In caso di riconversione economica come ovviare al fatto che i distretti produttivi italiani resterebbero senza alimentazione?
Quella sul piatto è un’ipotesi. C’è chi non la vuole nemmeno considerare, mentre il nostro è un primo passo per ribadire che l’attenzione non è solo per la questione sanitaria, nè esclusivamente per quella economica. Vogliamo studiare la riconversione della valle della Ruhr e altre esperienze in giro per il mondo, capire se puntare sulla riconversione del singolo stabilimento o dell’intera area. Poi magari la produzione dell’acciaio rimarrà lì con l’adozione di tecnologie meno impattanti come i forni elettrici. Però il problema non è solo l’Ilva, occorre un’analisi del territorio.
Comprare acciaio dall’estero comporterebbe degli extracosti non indifferenti.

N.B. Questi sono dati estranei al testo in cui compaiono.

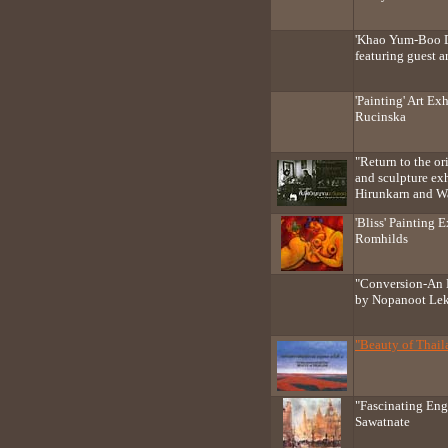
'Khao Yum-Boo D
featuring guest ar
'Painting' Art Ex
Rucinska
"Return to the ori
and sculpture ex
Hirunkarn and W
'Bliss' Painting 
Romhilds
"Conversion-An 
by Nopanoot Le
"Beauty of Thail
"Fascinating En
Sawatnate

Possiamo immaginare delle ipotesi ed elaborare dei piani B. Sembra che si voglia competere con il mercato internazionale dei paesi emergenti proprio perché il prezzo dell’acciaio sta scendendo. Va fatta un’analisi con esperti ed economisti, li inviteremo in Parlamento per discutere. Non diciamo che lo stabilimento vada chiuso o che non si debba più produrre acciaio, ma vogliamo capirci di più. E non possiamo fidarci di una classe dirigente che ha deciso il futuro dei lavoratori a porte chiuse.
Siete orientati alla prosecuzione dell’acciaieria o mirate allo smantellamento/riconversione?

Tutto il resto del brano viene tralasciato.